Tutto cominciò all'isola di Man appena finita la guerra. Tre fratelli e una sola voce - un falsetto inimitabile - avrebbero fatto cantare e ballare generazioni di innamorati e non solo. Davanti a loro, un nome che era una sigla. Un acronimo. Bee Gees. Ovvero B.G. scritto però per esteso, come l'anglofonia l'avrebbe pronunciato. Quella sigla stava per Brother Gibb e la G aveva un curioso plurale, appunto perché erano in tre. Barry, il più grande. Robin e Maurice, in mezzo. Una decina di anni dopo arrivò pure Andy, che stava per unirsi al gruppo quando, a trent'anni, se lo portò via un cuore matto, non adeguatamente esorcizzato da una canzone - Arrow through the heart - che lui stesso aveva scritto. E sapeva di presagio.

Il destino volle che se ne andassero al contrario. Prima il più giovane. Poi i due gemelli, in tempi diversi come le loro fisionomie. Oggi di quell'epopea resta il barbuto Barry, 74 anni (foto), con un figlio d'arte, nonno di due nipoti e una tonnellata di nostalgia, cullata in quella Miami dove oggi vive e negli anni Settanta vide approdare tre voci promettenti, oscurate dai Beatles. E al 461 di Ocean Boulevard, dove Eric Clapton aveva messo a punto un doppio album da brividi con tanto di foto in copertina, sarebbero nati anche Main course e quella Jive talking ispirata dal rumore cadenzato delle ruote del bus sulle giunture dell'asfalto.

Barry è pure la voce guida e il complice di Frank Marshall, il produttore di Jurassic world, Indiana Jones e soprattutto Chi ha incastrato Roger Rabbit, che firma il documentario The Bee Gees: How can you mend a broken heart, dal 14 dicembre in edizione originale sottotitolata su Prime video, Apple tv e Google play. «Un peccato, avrei tanto voluto che il pubblico lo vedesse sul grande schermo.
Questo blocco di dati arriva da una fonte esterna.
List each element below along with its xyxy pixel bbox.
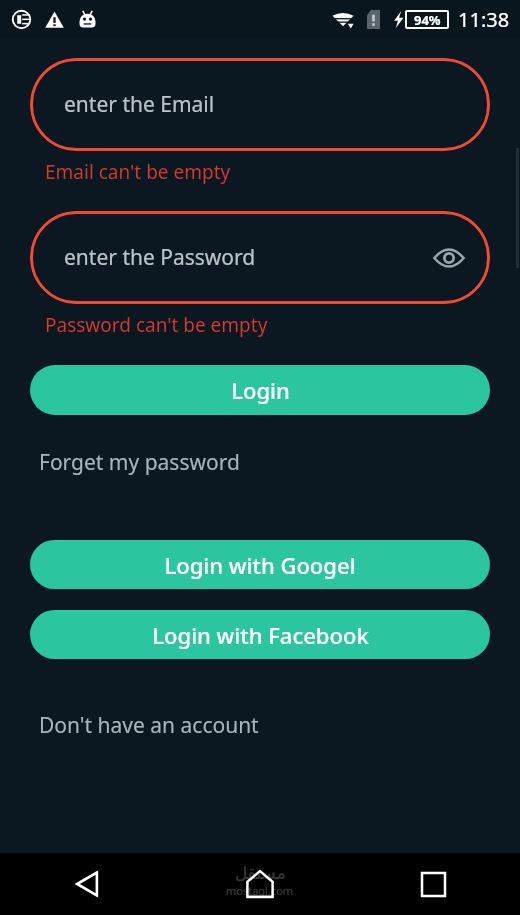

Mi mancherà».

Marshall ci è rimasto male e non ne fa mistero ma il 2020 è figlio di una cattiva stella e un dio minore. La nostalgia di Barry e il dispiacere del regista non devono ingannare. Il film è bello anche se è sempre amaro parlare di chi non c'è più. E nel doc sono più quelli che ci hanno lasciato di coloro che sono fra noi. È bello il tono, lontanissimo da lacrime e rimpianti. Come se fossero ancora tutti qui. «Ho avuto la totale collaborazione di Barry, prezioso e umile. Il film riflette i suoi veri sentimenti e il dolore di essere rimasto solo» aggiunge ancora Marshall ma «that's life» conclude Barry negli ultimi fotogrammi. «A me restano fantastici ricordi, ognuno ha i suoi. Robin e Maurice ne avrebbero di diversi. Abbiamo avuto tre vite differenti, non la stessa».

E quella Stayin'alive, intonata da Barry Gibb. Solo. Sul palco di Glastonbury, tre anni fa. Sembra la colonna sonora di se stesso. Eppure, all'epoca, fu tutt'altro. «Negli anni Sessanta ero un ragazzo, fan dei Bee Gees come tanti altri. Amavo la loro musica e l'ho amata anche nei decenni successivi, quando uscì Saturday night fever. Ho voluto raccontare la loro parabola, fatta di gloria e normalit.

È una storia molto dolce» confessa Marshall con un sorriso: «Una celebrazione della loro fraternità e allo stesso tempo dell'eredità di Robin e Maurice. Ho guardato al lavoro di Nigel Sinclair sui Beatles perché mi era piaciuto ma ho tentato di scrivere sui Bee Gees una pagina definitiva».